Skip to main content

DocuMine Documentation

Extract entire section

The following rule aims to identify and extract sections within a document whose headlines contain a particular word (here: "references"). It targets sections within a document whose headlines contain the word, and creates section entities for each matching section from its SemanticNode.

You need a representation of the entity within DocuMine that your rule can refer to. For further information, please see Create entity. In the given example, the entity is called "References"; you need the entity’s technical name to write the respective extraction rule (here: references).

Code example:

rule "DOC.36.0: References"
    when
        $section: Section(getHeadline().containsStringIgnoreCase("references"))
    then
        entityCreationService.bySemanticNode($section, "references", EntityType.ENTITY)
            .ifPresent(snode -> snode.apply("DOC.36.0", "References found.")
        );
    end

The following table provides a detailed breakdown of the rule syntax:

Syntax

Explanation

rule "T.0.0"

Name of the rule

Each rule must have a unique name.

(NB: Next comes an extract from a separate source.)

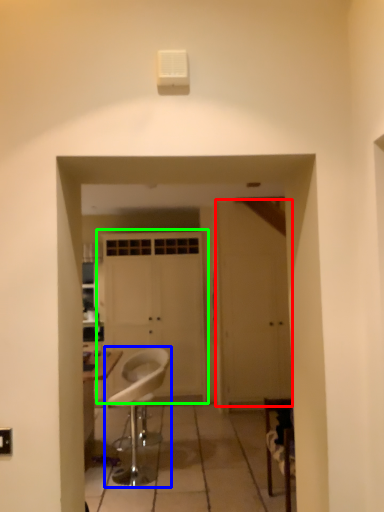 Question: Which object is the farthest from door (highlighted by a red box)? Choose among these: chair (highlighted by a blue box) or door (highlighted by a green box).

Choices:
 (A) chair
 (B) door

Answer: (A) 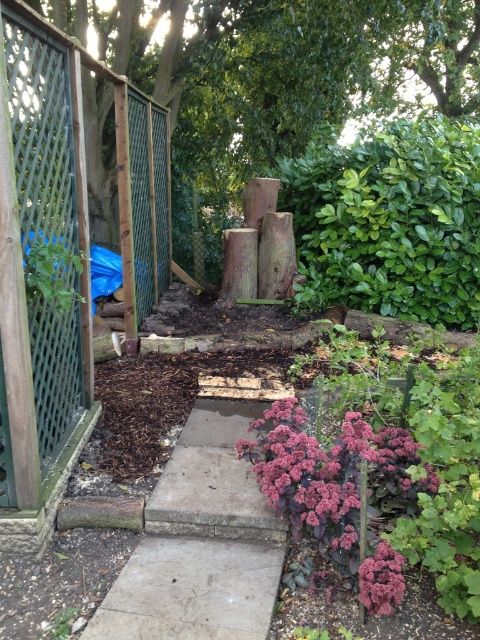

For further information, please see Rule naming.

$section: Section(getHeadline().containsStringIgnoreCase("references"))

Filters for section elements whose headline contains the word "references", ignoring the capitalization of the word (case-insensitive).

entityCreationService

Invokes the class responsible for creating entities.

.bySemanticNode($section, "references", EntityType.ENTITY)

Invokes the “bySemanticNode” method to create an entity named "references" containing the provided section.

.ifPresent(snode -> snode.apply("T.0.0", "References found."))

Applies the “T.0.0” identifier and the message “References found.” to each entity created.

Notice

For further information about the methods listed in the table, please refer to the Javadoc.

Following the rule execution, you will be able to observe the following outcomes in the editor:

The extracted section is highlighted in the document using the color you defined for the "Reference" entity. The corresponding entry in the annotations list shows the entity name (Type: References).

Extract_entire_section_1_2.png

Result in document and annotation list